### WHAT YOU WILL DO:
Search the records for the string "toolbar" and report how many lines contain it, with nothing else.

### PROVIDED INFORMATION:
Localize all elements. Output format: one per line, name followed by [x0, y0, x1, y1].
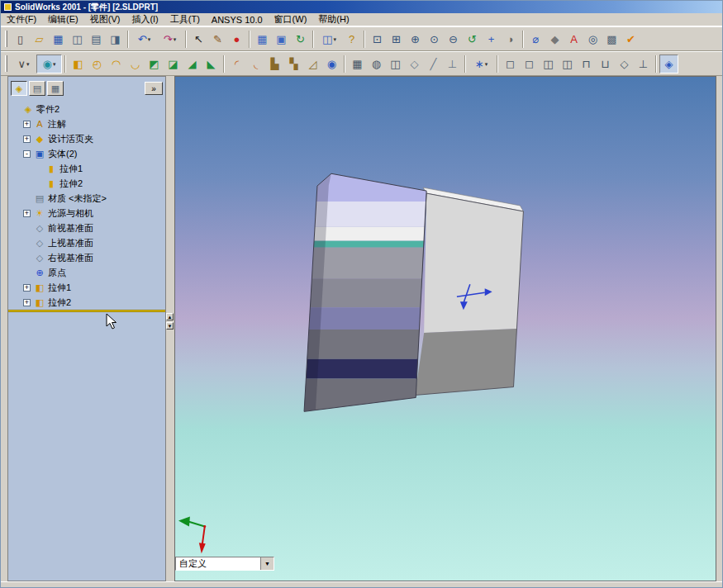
standard-views-button[interactable]: ◈	[659, 55, 678, 74]
circular-pattern-button[interactable]: ◍	[367, 55, 386, 74]
menu-help[interactable]: 帮助(H)	[312, 12, 354, 26]
select-tool-button[interactable]: ↖	[189, 30, 208, 49]
loft-boss-button[interactable]: ◡	[126, 55, 145, 74]
featuremanager-tab[interactable]: ◈	[11, 81, 27, 96]
fillet-button[interactable]: ◜	[227, 55, 246, 74]
pan-view-button[interactable]: +	[482, 30, 501, 49]
chamfer-button[interactable]: ◟	[246, 55, 265, 74]
print-preview-button[interactable]: ◨	[106, 30, 125, 49]
print-setup-button[interactable]: ◫	[68, 30, 87, 49]
zoom-to-area-button[interactable]: ⊞	[387, 30, 406, 49]
measure-tool-button[interactable]: ⌀	[526, 30, 545, 49]
view-options-button[interactable]: ▩	[602, 30, 621, 49]
spell-check-button[interactable]: A	[564, 30, 583, 49]
redo-button[interactable]: ↷▾	[157, 30, 183, 49]
tree-item-design-binder[interactable]: +◆设计活页夹	[8, 131, 165, 146]
web-toolbar-button[interactable]: ◉▾	[36, 55, 62, 74]
mirror-feature-button[interactable]: ◫	[386, 55, 405, 74]
view-bottom-button[interactable]: ⊔	[596, 55, 615, 74]
tree-item-lighting[interactable]: +☀光源与相机	[8, 206, 165, 220]
tree-item-origin[interactable]: ⊕原点	[8, 265, 165, 280]
rotate-view-button[interactable]: ↺	[463, 30, 482, 49]
reference-axis-button[interactable]: ╱	[424, 55, 443, 74]
undo-button[interactable]: ↶▾	[131, 30, 157, 49]
selection-filter-button[interactable]: ∨▾	[11, 55, 36, 74]
view-layout-button[interactable]: ◫▾	[316, 30, 342, 49]
extrude-cut-button[interactable]: ◩	[145, 55, 164, 74]
expand-icon[interactable]: +	[23, 210, 31, 217]
help-button[interactable]: ?	[342, 30, 361, 49]
tree-item-solid-body[interactable]: ▮拉伸1	[8, 161, 165, 176]
revolve-cut-button[interactable]: ◪	[164, 55, 183, 74]
view-orientation-axes-button[interactable]: ∗▾	[469, 55, 494, 74]
menu-view[interactable]: 视图(V)	[84, 12, 126, 26]
scroll-down-icon[interactable]: ▼	[166, 322, 174, 330]
open-folder-button[interactable]: ▱	[30, 30, 49, 49]
mass-properties-button[interactable]: ◆	[545, 30, 564, 49]
tree-item-extrude-feature[interactable]: +◧拉伸1	[8, 280, 165, 295]
zoom-to-selection-button[interactable]: ⊙	[425, 30, 444, 49]
panel-overflow-button[interactable]: »	[145, 82, 163, 95]
menu-insert[interactable]: 插入(I)	[126, 12, 164, 26]
extrude-boss-button[interactable]: ◧	[69, 55, 88, 74]
expand-icon[interactable]: +	[23, 299, 31, 306]
menu-tools[interactable]: 工具(T)	[164, 12, 206, 26]
view-left-button[interactable]: ◫	[539, 55, 558, 74]
graphics-viewport[interactable]: 自定义 ▼	[174, 76, 716, 581]
new-file-button[interactable]: ▯	[11, 30, 30, 49]
rollback-bar[interactable]	[8, 310, 165, 312]
shaded-view-button[interactable]: ◑	[501, 30, 520, 49]
panel-splitter[interactable]: ▲ ▼	[166, 76, 174, 581]
configurationmanager-tab[interactable]: ▦	[47, 81, 64, 96]
grid-settings-button[interactable]: ▦	[253, 30, 272, 49]
dropdown-arrow-button[interactable]: ▼	[260, 557, 274, 570]
zoom-to-fit-button[interactable]: ⊡	[368, 30, 387, 49]
view-right-button[interactable]: ◫	[558, 55, 577, 74]
tree-item-material[interactable]: ▤材质 <未指定>	[8, 191, 165, 206]
toolbar-grip[interactable]	[5, 31, 7, 47]
units-settings-button[interactable]: ▣	[272, 30, 291, 49]
toolbar-grip[interactable]	[5, 55, 7, 72]
view-front-button[interactable]: ◻	[501, 55, 520, 74]
sweep-cut-button[interactable]: ◢	[183, 55, 202, 74]
tree-item-annotations[interactable]: +A注解	[8, 116, 165, 131]
save-button[interactable]: ▦	[49, 30, 68, 49]
view-orientation-dropdown[interactable]: 自定义 ▼	[175, 557, 274, 571]
view-isometric-button[interactable]: ◇	[615, 55, 634, 74]
rebuild-button[interactable]: ↻	[291, 30, 310, 49]
sweep-boss-button[interactable]: ◠	[107, 55, 126, 74]
expand-icon[interactable]: +	[23, 121, 31, 128]
shell-button[interactable]: ▚	[284, 55, 303, 74]
scroll-up-icon[interactable]: ▲	[166, 313, 174, 320]
tree-item-solid-body[interactable]: ▮拉伸2	[8, 176, 165, 191]
reference-plane-button[interactable]: ◇	[405, 55, 424, 74]
zoom-out-button[interactable]: ⊖	[444, 30, 463, 49]
tree-item-extrude-feature[interactable]: +◧拉伸2	[8, 295, 165, 310]
tree-item-part[interactable]: ◈零件2	[8, 102, 165, 116]
propertymanager-tab[interactable]: ▤	[29, 81, 45, 96]
normal-to-button[interactable]: ⊥	[634, 55, 653, 74]
viewport-canvas[interactable]	[175, 77, 716, 581]
record-macro-button[interactable]: ●	[227, 30, 246, 49]
collapse-icon[interactable]: -	[23, 150, 31, 158]
revolve-boss-button[interactable]: ◴	[88, 55, 107, 74]
tree-item-right-plane[interactable]: ◇右视基准面	[8, 250, 165, 265]
expand-icon[interactable]: +	[23, 284, 31, 292]
tree-item-top-plane[interactable]: ◇上视基准面	[8, 235, 165, 250]
menu-window[interactable]: 窗口(W)	[269, 12, 313, 26]
view-back-button[interactable]: ◻	[520, 55, 539, 74]
linear-pattern-button[interactable]: ▦	[348, 55, 367, 74]
sketch-pencil-button[interactable]: ✎	[208, 30, 227, 49]
view-top-button[interactable]: ⊓	[577, 55, 596, 74]
confirm-corner-button[interactable]: ✔	[621, 30, 640, 49]
draft-button[interactable]: ◿	[303, 55, 322, 74]
hole-wizard-button[interactable]: ◉	[322, 55, 341, 74]
coordinate-system-button[interactable]: ⊥	[443, 55, 462, 74]
menu-edit[interactable]: 编辑(E)	[42, 12, 84, 26]
print-button[interactable]: ▤	[87, 30, 106, 49]
menu-file[interactable]: 文件(F)	[1, 12, 42, 26]
tree-item-solid-bodies-folder[interactable]: -▣实体(2)	[8, 146, 165, 161]
expand-icon[interactable]: +	[23, 135, 31, 143]
rib-button[interactable]: ▙	[265, 55, 284, 74]
zoom-in-out-button[interactable]: ⊕	[406, 30, 425, 49]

### ANSWER:
3